[Opening Records for this exercise section]
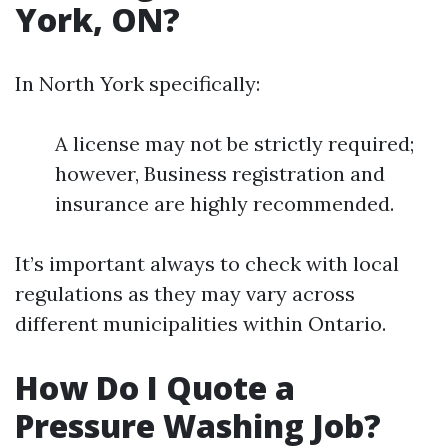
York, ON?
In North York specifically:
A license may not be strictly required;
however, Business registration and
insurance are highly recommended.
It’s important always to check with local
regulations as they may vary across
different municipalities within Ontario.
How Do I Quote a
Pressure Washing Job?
[Closing Records for this exercise section]
Word for word, repeat the lines from the one holding "however, Business registration and" through the last line of the entries, both included.

however, Business registration and
insurance are highly recommended.
It’s important always to check with local
regulations as they may vary across
different municipalities within Ontario.
How Do I Quote a
Pressure Washing Job?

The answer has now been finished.